(Illustration courtesy of the Tennessee Department of Transportation)
The very same week the Tennessee Department of Transportation opened the remainder of embattled State Route 840 to traffic, the agency announced it will move forward with a long-awaited project in the center of Murfreesboro.
For years, local leaders and TDOT officials have discussed building an overpass at the Memorial Boulevard and Broad Street intersection.
And now it seems the rumored nightmare of a road project is actually going to happen.
"We've talked about it for 15 years at least," Murfreesboro Transportation Director Dana Richardson said, adding TDOT had a design and contract for it in 1996, but the project never came to fruition. "Now it's in the budget, and everybody has signed off."
The only thing standing in the way of the estimated $17 million project are the bids.
"We hope to begin the bidding process in the spring or summer of 2013 and the project should take about three years," explained Beth Emmons, TDOT community relations officer.
When it's finished, Memorial Boulevard (SR 96) will pass over Broad Street, alleviating congestion at the crowded intersection.
"It's called a single urban interchange. It includes an overpass; SR 96 will go over (Broad Street). We are working with the city to make it aesthetically pleasing," Emmons said.
When it's finished, a four-lane State Route 96 will pass over a six-lane Broad Street with entrance and exit ramps.

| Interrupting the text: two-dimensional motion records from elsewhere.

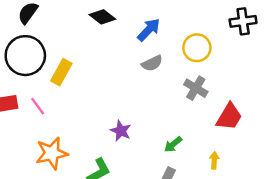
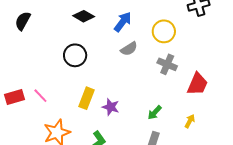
black circle: (25, 56) -> (75, 55), moved, size x0.7
yellow rectangle: (61, 72) -> (87, 98), moved
yellow arrow: (214, 160) -> (190, 121), turned 32

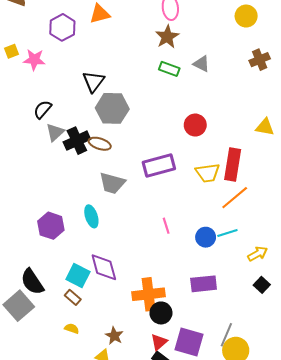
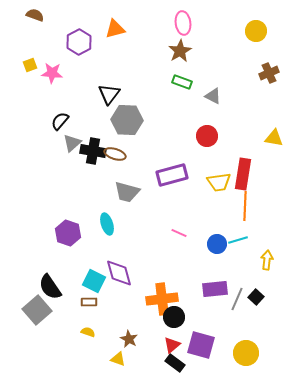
gray triangle: (201, 64) -> (213, 96), moved
black cross: (77, 141) -> (93, 151), turned 35
orange line: (235, 198) -> (245, 206), turned -48
pink line: (166, 226) -> (179, 233), turned -49
yellow arrow: (258, 254) -> (267, 260), turned -54
black square: (262, 285) -> (256, 297), moved
brown rectangle: (73, 297) -> (89, 302), turned -42
gray line: (226, 335) -> (237, 299), moved

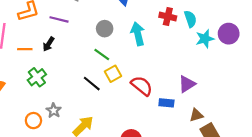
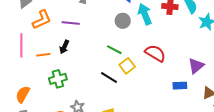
gray circle: (105, 29) -> (123, 21), moved
cyan arrow: (138, 34) -> (145, 14), moved
green cross: (37, 77) -> (58, 79), turned 30
red semicircle: (142, 86) -> (155, 53), moved

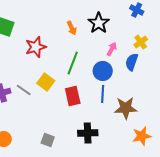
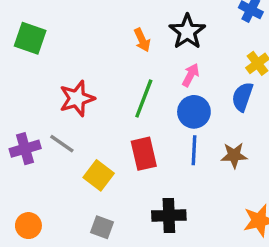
red star: (36, 47) -> (77, 98), moved
pink arrow: (112, 49) -> (191, 75), moved
yellow square: (46, 82) -> (99, 175), moved
brown star: (126, 108) -> (234, 155), moved, size x0.7

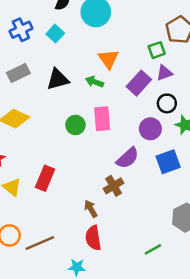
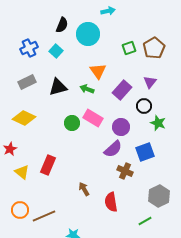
green square: (157, 50) -> (129, 48), moved
purple triangle: (164, 73) -> (150, 82), moved, turned -32
pink rectangle: (102, 119) -> (93, 118), turned -54
purple circle: (150, 129) -> (121, 127), moved
brown cross: (114, 186) -> (125, 171), moved, turned -35
red semicircle: (93, 238) -> (111, 202), moved
green line: (153, 249) -> (145, 221), moved

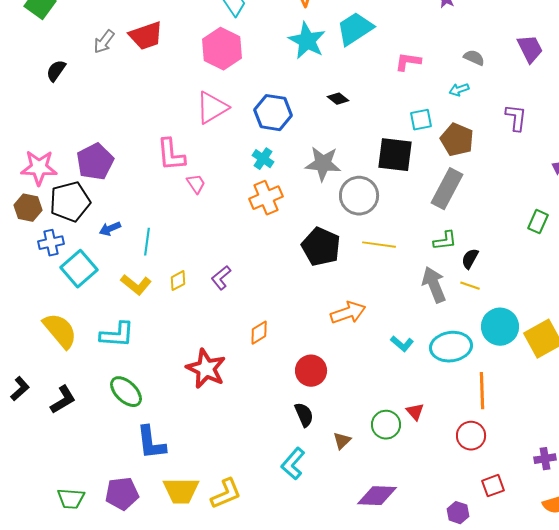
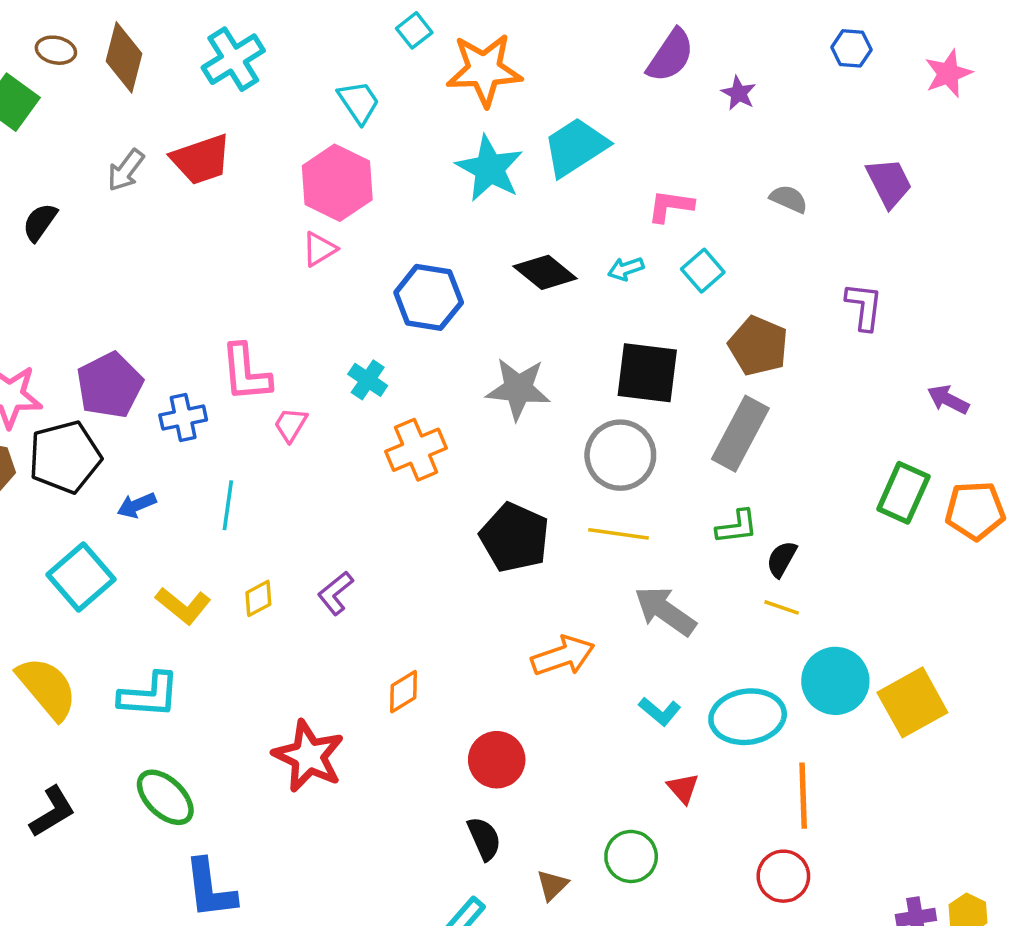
cyan arrow: (459, 90) -> (626, 269), moved
black diamond: (338, 99) -> (545, 272), size x1.6
pink triangle: (212, 108) -> (319, 249), moved, size x0.6
cyan square: (421, 120) -> (703, 271), moved, turned -30
cyan cross: (263, 159) -> (368, 380), moved
pink trapezoid: (196, 184) -> (291, 425), turned -115
gray circle: (359, 196) -> (620, 455), moved
green rectangle: (538, 222) -> (903, 493), size x1.4
cyan line: (147, 242) -> (228, 505), moved
blue cross: (51, 243) -> (183, 417), moved
gray arrow: (434, 285) -> (665, 611), moved, turned -33
red triangle: (415, 412) -> (683, 788), moved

"It's a substantial project in the core of the city," Richardson said.
Emmons said the state knows the project will be inconvenient, but it is working with the city to make the painful project less so.
"TDOT's goal, along with the city of Murfreesboro, is to create a public involvement component through the construction phase," she said. "We are committed to working closely with the business owners to resolve any issues they may have."
Richardson echoed her statement, adding the most important part of the construction process is communicating with and answering questions from the public.
And one of the biggest questions is: Where will the traffic go during construction?
"One of the things we're doing, before TDOT bids it out, is we're going to hold public meetings to keep everyone in the know," Richardson said, adding the city is looking now at ways to re-route traffic and relocate utilities in the area.
But re-routing traffic through the center of town is going to be difficult at best.
"It's one of the busiest intersections in the state," Richardson said.
When the project was first proposed in the mid 1990s, it was the busiest intersection in the state and is still in the top two or three, Richardson said.
In the intervening years, the city has done what it could with the timing of traffic lighting to keeping cars flowing, but there is only so much they can do.
"Traffic is bad at that interchange and it's only going to get worse," Emmons said. "By 2014 it's estimated some 60,000 cars per day will travel that road."
In the meantime, those cars will need to find another way through the center of town.
"It's going to be hard, but I'm looking forward to the conclusion of it because it will enhance the traffic flow," Richardson said.